[Description of the task] Between the line containing "El libro de" and the line containing "Instante de gran emoción, fue cuando un" lies a run of lines; give that run again exactly, with both of those lines, and nothing else from the entries below.

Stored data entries
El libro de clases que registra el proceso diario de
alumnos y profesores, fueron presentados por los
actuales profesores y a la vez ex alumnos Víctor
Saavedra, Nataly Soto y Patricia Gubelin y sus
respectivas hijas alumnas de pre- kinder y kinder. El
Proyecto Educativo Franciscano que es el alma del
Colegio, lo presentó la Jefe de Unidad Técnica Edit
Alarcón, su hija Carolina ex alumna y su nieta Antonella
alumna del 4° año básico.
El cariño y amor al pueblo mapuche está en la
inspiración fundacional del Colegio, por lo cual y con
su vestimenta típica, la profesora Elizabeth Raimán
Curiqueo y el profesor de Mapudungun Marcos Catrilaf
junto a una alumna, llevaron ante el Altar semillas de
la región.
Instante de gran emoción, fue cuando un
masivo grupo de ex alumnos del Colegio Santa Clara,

...

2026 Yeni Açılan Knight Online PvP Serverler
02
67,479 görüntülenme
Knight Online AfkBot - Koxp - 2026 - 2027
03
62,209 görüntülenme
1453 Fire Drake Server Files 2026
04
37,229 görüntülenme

[Task answer]
El libro de clases que registra el proceso diario de
alumnos y profesores, fueron presentados por los
actuales profesores y a la vez ex alumnos Víctor
Saavedra, Nataly Soto y Patricia Gubelin y sus
respectivas hijas alumnas de pre- kinder y kinder. El
Proyecto Educativo Franciscano que es el alma del
Colegio, lo presentó la Jefe de Unidad Técnica Edit
Alarcón, su hija Carolina ex alumna y su nieta Antonella
alumna del 4° año básico.
El cariño y amor al pueblo mapuche está en la
inspiración fundacional del Colegio, por lo cual y con
su vestimenta típica, la profesora Elizabeth Raimán
Curiqueo y el profesor de Mapudungun Marcos Catrilaf
junto a una alumna, llevaron ante el Altar semillas de
la región.
Instante de gran emoción, fue cuando un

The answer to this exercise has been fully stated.